- Work order: Once you reach the line with "db (580, 805)", transcribe it and every line after it to the end of the records, exactly, but not the pictures.

- Available data:

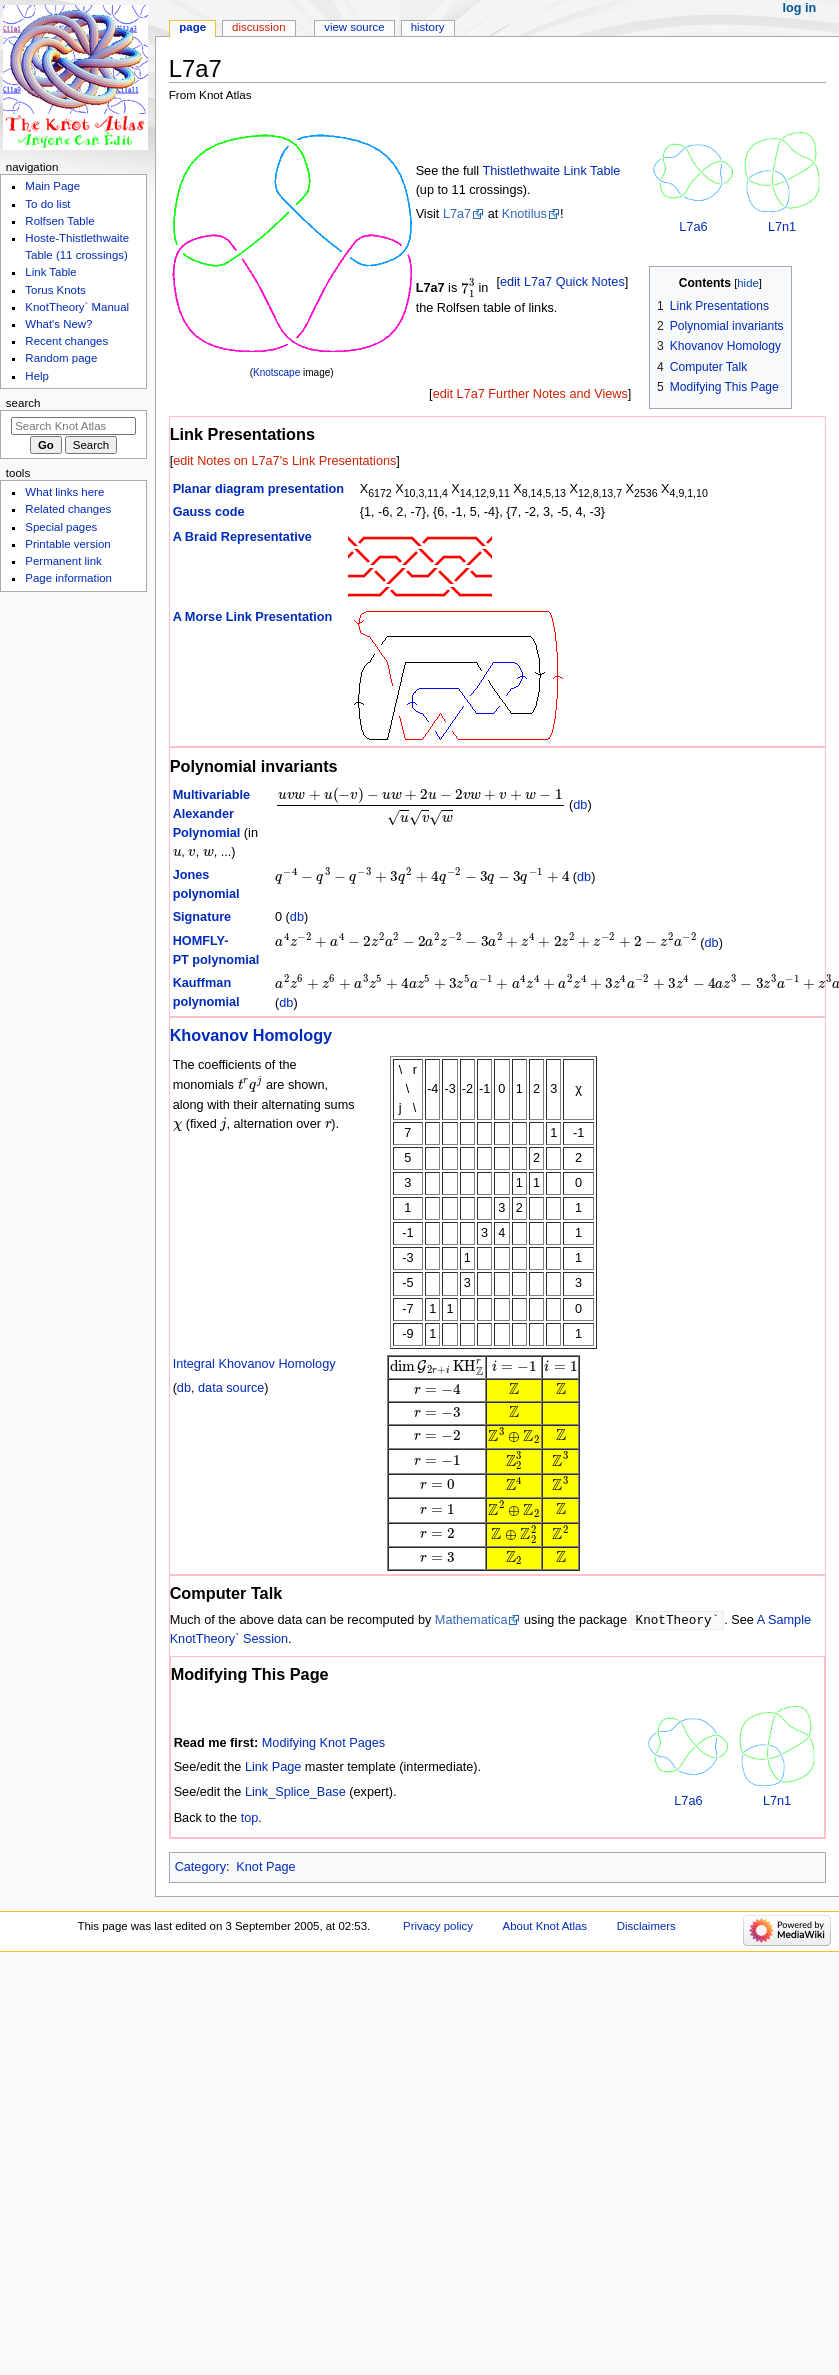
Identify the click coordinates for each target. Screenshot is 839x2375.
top (250, 1819)
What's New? (58, 324)
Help (37, 376)
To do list (47, 204)
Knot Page (265, 1868)
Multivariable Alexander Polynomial (212, 814)
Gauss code (209, 512)
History (428, 27)
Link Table (50, 272)
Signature (202, 917)
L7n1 (782, 227)
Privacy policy (438, 1927)
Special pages (61, 527)
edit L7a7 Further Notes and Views (530, 394)
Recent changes (66, 341)
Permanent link (63, 561)
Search (23, 403)
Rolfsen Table (59, 221)
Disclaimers (646, 1927)
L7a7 (457, 214)
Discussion (258, 27)
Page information (68, 578)
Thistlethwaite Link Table (551, 171)
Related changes (68, 509)
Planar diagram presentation (258, 489)
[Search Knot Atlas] (73, 426)
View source (354, 27)
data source (231, 1388)
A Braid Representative (242, 537)
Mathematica (471, 1621)
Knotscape (276, 372)
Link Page (273, 1768)
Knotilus (524, 214)
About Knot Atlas (545, 1927)
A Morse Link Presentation (253, 617)
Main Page (52, 186)
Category (200, 1868)
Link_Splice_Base (295, 1793)
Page (192, 27)
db (580, 805)
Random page (61, 358)
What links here (64, 492)
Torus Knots (55, 290)
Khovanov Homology (251, 1035)
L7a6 (693, 227)
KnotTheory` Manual (77, 307)
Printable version (67, 544)
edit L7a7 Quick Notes (562, 282)
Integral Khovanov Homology (254, 1364)
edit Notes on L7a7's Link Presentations (284, 461)
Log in (800, 8)
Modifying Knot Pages (323, 1744)
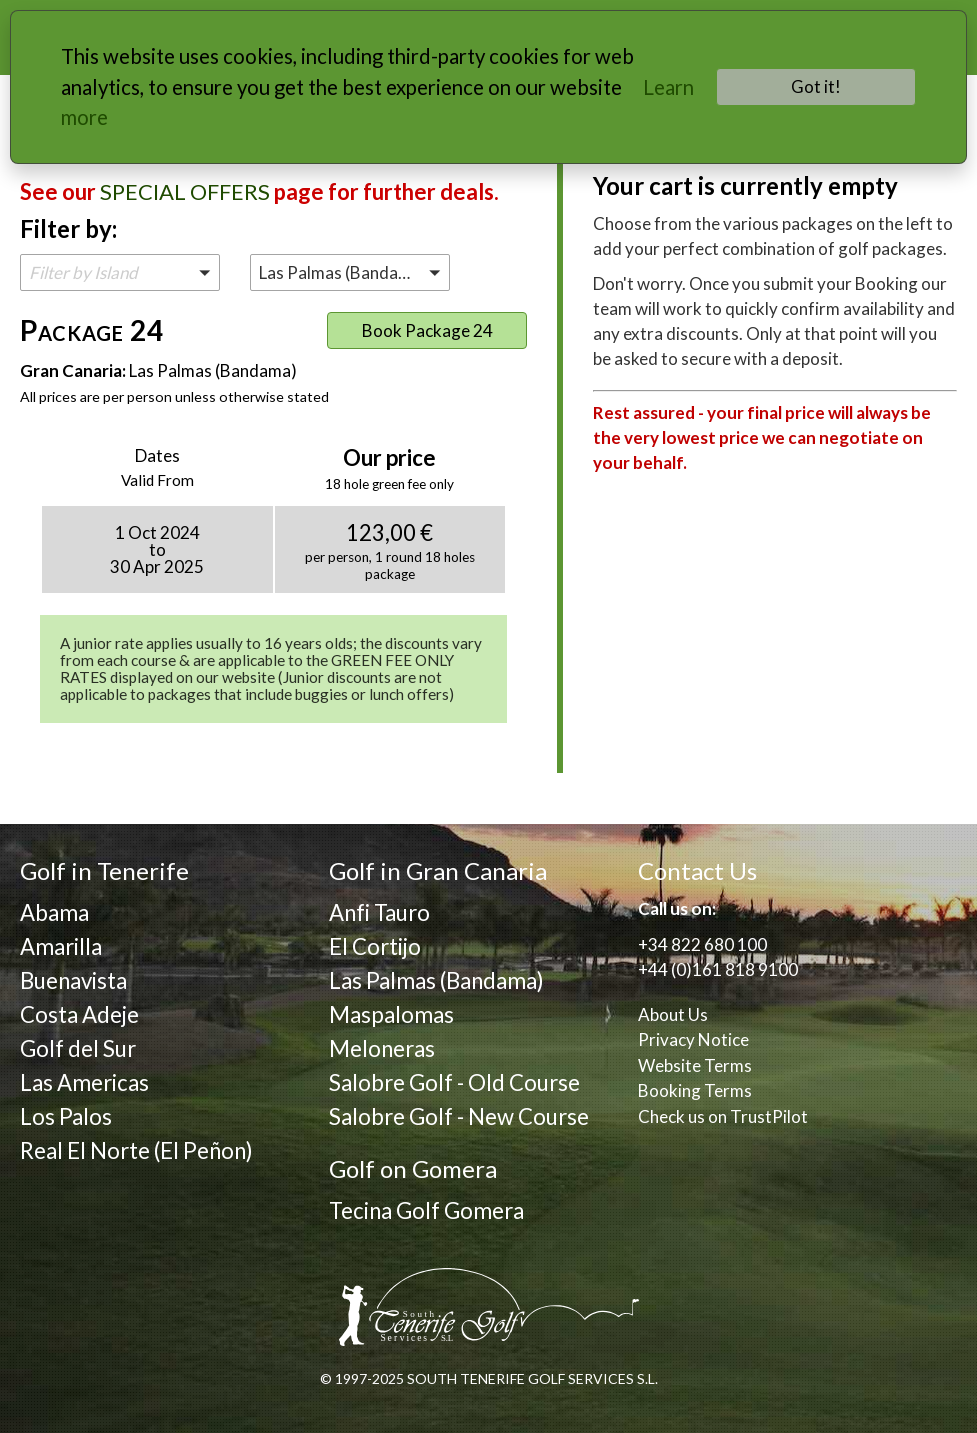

- Output below:
db (580, 805)
Random page (61, 358)
What links here (64, 492)
Torus Knots (55, 290)
Khovanov Homology (251, 1035)
L7a6 (693, 227)
KnotTheory` Manual (77, 307)
Printable version (67, 544)
edit L7a7 Quick Notes (562, 282)
Integral Khovanov Homology (254, 1364)
edit Notes on L7a7's Link Presentations (284, 461)
Log in (800, 8)
Modifying Knot Pages (323, 1744)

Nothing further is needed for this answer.